Doing Business with Other Companies

When we are in a position to recommend or participate in a decision that Osage do business with a company in which we (or our family or household members, or people with whom we have a close, personal relationship) have business, employment or financial involvement, we will disclose the relationship and obtain approval from our immediate supervisor. Factors to be considered in granting approval may include the following:

  • the relationship is disclosed in advance,
  • no reasonable likelihood exists that the relationship improperly influences the decision to do business with the company, and
  • Osage otherwise would have valid business reasons to do business with the company if the relationship did not exist.
     

Business with Related Parties

Employee's will disclose to and obtain approval from his or her immediate supervisor, or in the case of an officer or director, the Audit Committee, if:

  • a family or household member works for a customer, supplier, or competitor and is in a position to influence decisions affecting Osage.
  • we are or could be directly or indirectly involved in any material business transaction between Osage or a family or household member.
     

Factors to be considered in granting approval may include, among others, the following:

  • the relationship is disclosed in advance,
  • no reasonable likelihood exists that the relationship improperly influences the decision to do business with the company, and
  • Osage otherwise would have valid business reasons to do business with the company if the relationship did not exist.
     

 

4. Conflicts of Interests

All employees, including the CEO and senior financial officers, must act ethically to any conflicts of interest, and comply with all generally accepted accounting principles, laws and regulations designed to produce full, fair, accurate, timely, and understandable disclosure in the company's periodic reports filed with the SEC.

It is Osage's policy that all directors, officers and other employees disclose any conflict between their personal interests and the interests of Osage promptly after becoming aware of the conflict of interest. If we have any doubt, we should treat the situations as conflicts until they have been disclosed and resolved. Sometimes, we can easily resolve conflicts if we disclose them before taking any action. An employee should disclose any conflict of interest to his or her immediate supervisor, who may in turn refer the matter to another officer, director or the Audit Committee. Alternatively, the employee may communicate directly with another officer, director or member of the Audit Committee. It is the employee's duty to report any known conflict of interest to his or her immediate supervisor, another officer, director or member of the Audit Committee and to seek approval as required by this code of ethics and other applicable corporate policy before engaging in an activity that may result in a conflict of interest.

If we do not disclose conflicts, they may create situations that cannot be properly resolved.
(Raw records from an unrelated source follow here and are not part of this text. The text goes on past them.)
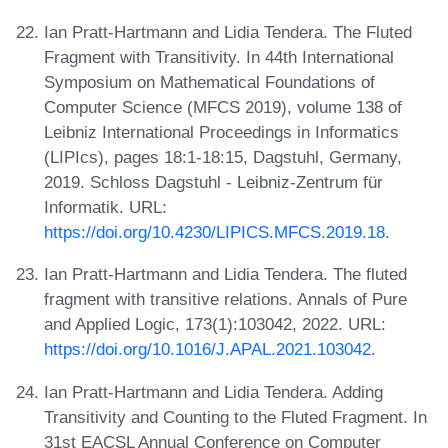
Ian Pratt-Hartmann and Lidia Tendera. The Fluted
Fragment with Transitivity. In 44th International
Symposium on Mathematical Foundations of
Computer Science (MFCS 2019), volume 138 of
Leibniz International Proceedings in Informatics
(LIPIcs), pages 18:1-18:15, Dagstuhl, Germany,
2019. Schloss Dagstuhl - Leibniz-Zentrum für
Informatik. URL:
https://doi.org/10.4230/LIPICS.MFCS.2019.18
.
Ian Pratt-Hartmann and Lidia Tendera. The fluted
fragment with transitive relations. Annals of Pure
and Applied Logic, 173(1):103042, 2022. URL:
https://doi.org/10.1016/J.APAL.2021.103042
.
Ian Pratt-Hartmann and Lidia Tendera. Adding
Transitivity and Counting to the Fluted Fragment. In
31st EACSL Annual Conference on Computer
It is not feasible to specify all activities that may give rise to a conflict of interest; however, they generally occur in the areas of personal investments, affiliations, business gifts and confidential information. The following examples will serve as a non-exclusive guide to the circumstances or types of activities that could cause conflicts and therefore are prohibited unless specifically approved in advance by Osage through the employee's immediate supervisor or other officer in charge of the employee's department, or in the case of an officer or director, the Audit Committee:

  • Ownership, by an employee or any immediate family member (spouse, parents, children and their spouses), of any significant financial interest in any non-public enterprise that does business with, or is a direct competitor of, Osage. A significant financial interest is any financial interest that exceeds 5% of an employee's annual cash compensation.
  • Ownership, by a director, officer or employee or immediate family member, of 1% or more of the outstanding shares of any publicly owned enterprise regularly traded on any open market that does business with, or is a direct competitor of, Osage.
  • Participation in any outside activity that interferes with the performance of the employee's duties to the Company.
  • Service as a director, consultant or employee of an enterprise that is required to file periodic reports with the SEC.
  • Acceptance by a director, officer or employee of gifts of a size or entertainment of a nature or magnitude that may tend to influence such director's, officer's or employee's business decisions or compromise his or her independent judgment.
  • Ownership, directly or indirectly, by a director, officer or employee, or immediate family member of a contractual or real property interest (including royalty, working interest, net profits interest, etc.) in any property owned or operated by Osage or any of its subsidiaries; provided that pre-approval shall not be required in the case of an interest (1) acquired prior to the date of adoption of this code of ethics by the Board of Directors; (2) acquired prior to the time of becoming an officer, director or employee of Osage; or (3) acquired from a person other than Osage or any of its subsidiaries.
     

If an employee senses possible involvement in a conflict of interest situation, the employee should immediately report the matter to his or her immediate supervisor, making a full disclosure of all pertinent facts and circumstances. Because each case may involve special circumstances, it will be judged on its own merits considering the duties of the employee, the relative significance of the factors involved and the materiality to Osage of the overall facts and circumstances.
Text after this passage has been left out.